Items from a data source
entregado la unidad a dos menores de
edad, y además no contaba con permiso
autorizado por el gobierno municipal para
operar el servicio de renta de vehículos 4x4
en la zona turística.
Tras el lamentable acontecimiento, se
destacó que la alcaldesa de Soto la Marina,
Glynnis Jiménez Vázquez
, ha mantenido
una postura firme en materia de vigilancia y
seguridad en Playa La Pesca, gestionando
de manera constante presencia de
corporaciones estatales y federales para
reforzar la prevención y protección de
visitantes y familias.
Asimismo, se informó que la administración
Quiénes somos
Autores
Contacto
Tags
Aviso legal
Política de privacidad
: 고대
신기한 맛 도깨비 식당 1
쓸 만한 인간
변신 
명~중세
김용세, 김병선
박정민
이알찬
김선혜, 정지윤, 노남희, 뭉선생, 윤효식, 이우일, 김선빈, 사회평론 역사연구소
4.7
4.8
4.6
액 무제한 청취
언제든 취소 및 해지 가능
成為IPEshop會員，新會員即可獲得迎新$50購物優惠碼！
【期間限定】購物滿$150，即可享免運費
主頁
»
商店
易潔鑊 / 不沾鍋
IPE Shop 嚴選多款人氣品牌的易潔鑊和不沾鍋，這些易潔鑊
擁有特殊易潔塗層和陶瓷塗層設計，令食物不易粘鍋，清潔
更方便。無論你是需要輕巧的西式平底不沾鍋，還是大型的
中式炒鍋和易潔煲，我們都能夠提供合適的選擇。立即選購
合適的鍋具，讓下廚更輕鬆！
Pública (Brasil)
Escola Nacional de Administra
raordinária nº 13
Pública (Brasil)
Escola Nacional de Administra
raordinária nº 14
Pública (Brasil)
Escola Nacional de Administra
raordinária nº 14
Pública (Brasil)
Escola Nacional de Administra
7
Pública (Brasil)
--
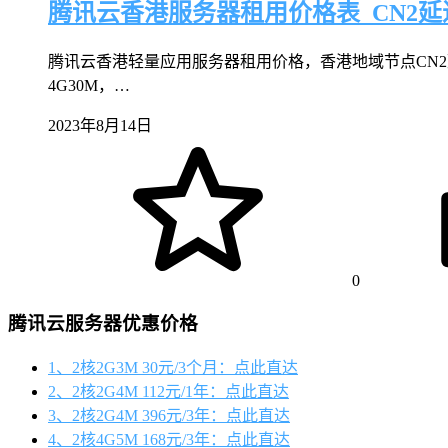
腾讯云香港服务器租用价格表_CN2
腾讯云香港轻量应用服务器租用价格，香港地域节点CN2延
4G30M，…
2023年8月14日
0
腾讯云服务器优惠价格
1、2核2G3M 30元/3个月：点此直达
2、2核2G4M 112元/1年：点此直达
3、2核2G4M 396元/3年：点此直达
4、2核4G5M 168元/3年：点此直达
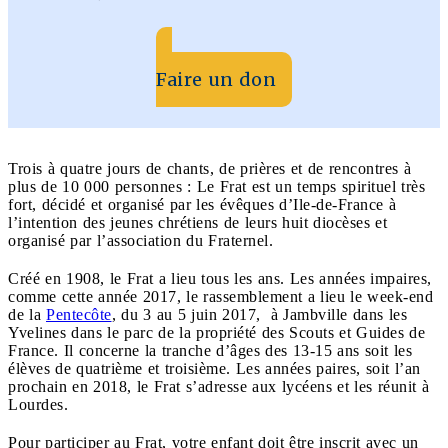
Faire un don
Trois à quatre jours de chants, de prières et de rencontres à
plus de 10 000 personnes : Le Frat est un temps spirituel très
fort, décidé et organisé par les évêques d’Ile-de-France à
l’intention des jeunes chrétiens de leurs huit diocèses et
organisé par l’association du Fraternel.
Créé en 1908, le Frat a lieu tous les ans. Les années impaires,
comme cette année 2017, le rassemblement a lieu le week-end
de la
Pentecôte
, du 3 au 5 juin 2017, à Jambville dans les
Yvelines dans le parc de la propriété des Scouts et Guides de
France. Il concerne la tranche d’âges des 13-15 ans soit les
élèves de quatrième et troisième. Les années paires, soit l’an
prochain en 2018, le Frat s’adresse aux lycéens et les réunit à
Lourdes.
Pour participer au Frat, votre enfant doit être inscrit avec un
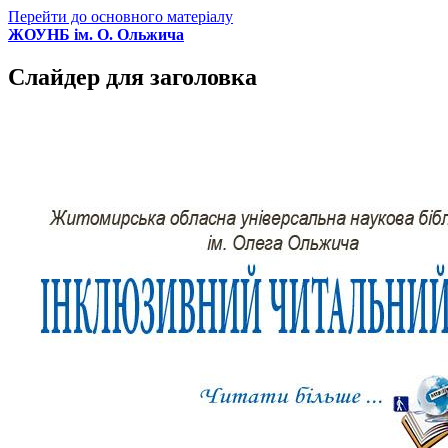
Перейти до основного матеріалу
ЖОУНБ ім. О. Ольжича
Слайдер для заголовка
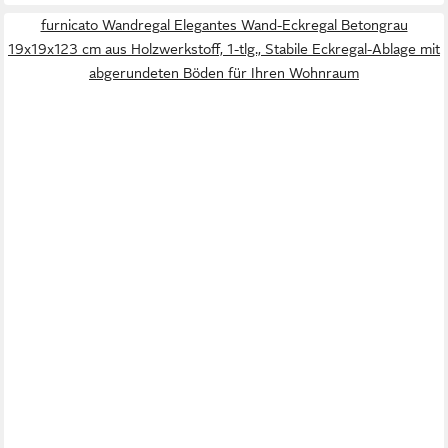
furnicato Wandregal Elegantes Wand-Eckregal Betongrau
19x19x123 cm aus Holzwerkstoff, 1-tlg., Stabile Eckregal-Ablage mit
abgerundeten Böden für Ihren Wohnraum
---
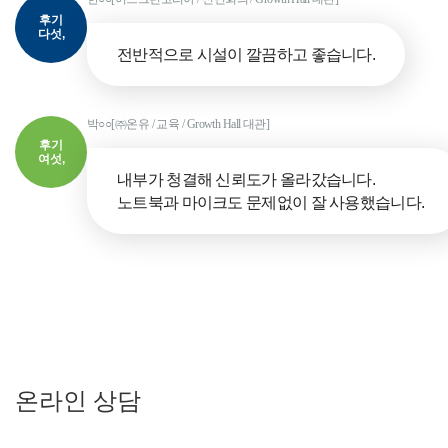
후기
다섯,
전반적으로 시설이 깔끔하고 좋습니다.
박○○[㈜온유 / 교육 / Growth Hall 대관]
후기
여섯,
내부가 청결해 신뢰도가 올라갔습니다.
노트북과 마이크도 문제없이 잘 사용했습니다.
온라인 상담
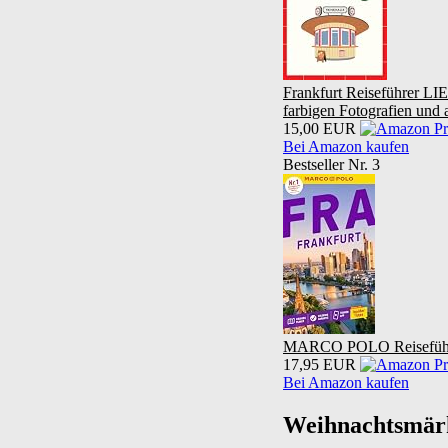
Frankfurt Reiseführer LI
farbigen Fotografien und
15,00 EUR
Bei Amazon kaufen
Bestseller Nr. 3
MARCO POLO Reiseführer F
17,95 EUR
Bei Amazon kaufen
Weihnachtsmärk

Task statement
Using the records above, report the number of lines that include the string "France", with nothing added.

Solution to this problem
2